According to the United States Census Bureau, the CDP has a total area of 11.9 km2, of which 10.7 km2 is land and 1.2 km2, or 9.97%, is water.

Tuckahoe is the home of three historic golf courses; Sebonack Golf Club, part of the Shinnecock Hills Golf Club, and National Golf Links of America.

Historical population
| Census | Pop. | Note | %± |
| 2020 | 1,505 |  | — |
U.S. Decennial Census

==Demographics==
As of the census of 2000, there were 1,741 people, 687 households, and 456 families residing in the CDP. The population density was 343.9 PD/sqmi. There were 1,092 housing units at an average density of 215.7 /sqmi. The racial makeup of the CDP was 84.26% White, 7.29% African American, 0.69% Native American, 0.75% Asian, 0.06% Pacific Islander, 5.28% from other races, and 1.67% from two or more races. Hispanic or Latino of any race were 18.44% of the population.
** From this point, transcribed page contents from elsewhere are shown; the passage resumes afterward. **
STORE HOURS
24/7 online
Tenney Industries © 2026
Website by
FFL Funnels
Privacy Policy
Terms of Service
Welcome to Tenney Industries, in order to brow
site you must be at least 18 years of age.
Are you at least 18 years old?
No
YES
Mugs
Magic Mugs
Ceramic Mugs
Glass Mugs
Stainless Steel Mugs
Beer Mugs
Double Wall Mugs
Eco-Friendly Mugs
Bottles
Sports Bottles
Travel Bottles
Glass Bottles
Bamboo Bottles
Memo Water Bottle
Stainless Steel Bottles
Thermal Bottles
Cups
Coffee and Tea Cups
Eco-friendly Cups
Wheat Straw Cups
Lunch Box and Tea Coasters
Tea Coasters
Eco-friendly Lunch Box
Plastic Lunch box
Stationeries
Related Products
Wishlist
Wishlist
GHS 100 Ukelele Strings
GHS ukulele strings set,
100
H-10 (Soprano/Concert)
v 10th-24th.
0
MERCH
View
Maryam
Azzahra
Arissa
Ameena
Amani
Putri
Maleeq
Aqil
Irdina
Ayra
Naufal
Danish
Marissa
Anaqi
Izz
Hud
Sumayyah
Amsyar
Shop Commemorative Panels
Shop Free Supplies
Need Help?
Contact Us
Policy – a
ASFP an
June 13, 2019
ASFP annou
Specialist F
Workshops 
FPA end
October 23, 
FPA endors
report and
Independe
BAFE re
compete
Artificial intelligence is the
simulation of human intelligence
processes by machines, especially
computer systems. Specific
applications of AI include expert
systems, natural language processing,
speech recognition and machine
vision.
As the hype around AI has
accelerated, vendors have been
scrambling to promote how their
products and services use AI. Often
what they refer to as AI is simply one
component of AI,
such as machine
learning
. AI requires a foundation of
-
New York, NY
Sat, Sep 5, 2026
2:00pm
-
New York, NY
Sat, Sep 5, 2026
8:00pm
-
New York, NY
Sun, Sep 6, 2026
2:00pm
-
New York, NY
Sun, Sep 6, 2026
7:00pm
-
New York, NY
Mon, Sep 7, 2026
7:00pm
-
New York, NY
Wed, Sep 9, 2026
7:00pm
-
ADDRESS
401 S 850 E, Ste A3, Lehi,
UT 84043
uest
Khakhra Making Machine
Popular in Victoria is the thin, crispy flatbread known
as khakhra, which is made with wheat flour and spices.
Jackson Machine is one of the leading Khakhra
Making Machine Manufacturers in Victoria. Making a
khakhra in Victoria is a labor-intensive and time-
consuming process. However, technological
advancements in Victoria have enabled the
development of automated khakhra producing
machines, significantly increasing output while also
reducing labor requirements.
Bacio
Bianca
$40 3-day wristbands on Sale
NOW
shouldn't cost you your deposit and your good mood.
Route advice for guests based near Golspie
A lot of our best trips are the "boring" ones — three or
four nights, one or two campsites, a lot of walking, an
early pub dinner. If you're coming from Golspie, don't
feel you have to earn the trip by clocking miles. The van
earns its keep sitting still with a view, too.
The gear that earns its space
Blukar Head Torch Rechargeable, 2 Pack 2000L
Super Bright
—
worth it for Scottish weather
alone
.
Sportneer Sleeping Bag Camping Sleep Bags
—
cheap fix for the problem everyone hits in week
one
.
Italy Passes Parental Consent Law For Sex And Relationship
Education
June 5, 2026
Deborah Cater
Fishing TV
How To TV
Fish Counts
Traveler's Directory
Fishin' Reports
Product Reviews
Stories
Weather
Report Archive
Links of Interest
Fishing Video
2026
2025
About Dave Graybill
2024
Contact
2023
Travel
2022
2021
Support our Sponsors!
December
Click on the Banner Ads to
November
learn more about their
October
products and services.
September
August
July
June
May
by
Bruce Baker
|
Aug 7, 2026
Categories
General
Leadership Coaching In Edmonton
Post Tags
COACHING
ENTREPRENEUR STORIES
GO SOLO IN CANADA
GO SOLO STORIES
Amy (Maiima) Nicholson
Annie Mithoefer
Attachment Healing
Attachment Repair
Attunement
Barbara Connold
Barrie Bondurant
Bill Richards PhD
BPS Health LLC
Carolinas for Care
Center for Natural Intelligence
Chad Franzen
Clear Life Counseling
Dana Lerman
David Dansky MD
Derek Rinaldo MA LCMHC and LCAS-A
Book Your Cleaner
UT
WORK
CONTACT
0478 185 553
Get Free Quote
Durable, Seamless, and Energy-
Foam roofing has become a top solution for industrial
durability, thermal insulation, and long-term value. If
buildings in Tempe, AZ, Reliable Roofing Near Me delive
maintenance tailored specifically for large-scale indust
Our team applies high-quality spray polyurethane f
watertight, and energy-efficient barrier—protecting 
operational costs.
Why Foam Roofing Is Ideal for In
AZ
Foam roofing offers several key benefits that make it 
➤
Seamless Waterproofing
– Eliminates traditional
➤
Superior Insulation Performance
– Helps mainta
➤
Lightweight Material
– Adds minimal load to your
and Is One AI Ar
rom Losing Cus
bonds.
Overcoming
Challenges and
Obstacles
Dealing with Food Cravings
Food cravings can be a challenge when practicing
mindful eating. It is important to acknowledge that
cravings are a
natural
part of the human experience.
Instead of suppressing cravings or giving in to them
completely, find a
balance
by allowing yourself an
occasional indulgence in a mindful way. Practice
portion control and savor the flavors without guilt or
There were 687 households, out of which 29.1% had children under the age of 18 living with them, 52.1% were married couples living together, 9.3% had a female householder with no husband present, and 33.6% were non-families. 27.2% of all households were made up of individuals, and 10.0% had someone living alone who was 65 years of age or older. The average household size was 2.51 and the average family size was 2.95.

In the CDP, the population was spread out, with 21.9% under the age of 18, 7.4% from 18 to 24, 31.5% from 25 to 44, 23.7% from 45 to 64, and 15.6% who were 65 years of age or older. The median age was 39 years. For every 100 females, there were 98.5 males. For every 100 females age 18 and over, there were 102.4 males.

The median income for a household in the CDP was $55,885, and the median income for a family was $59,706. Males had a median income of $35,417 versus $27,788 for females. The per capita income for the CDP was $32,834. About 3.2% of families and 8.6% of the population were below the poverty line, including 9.0% of those under age 18 and 1.3% of those age 65 or over.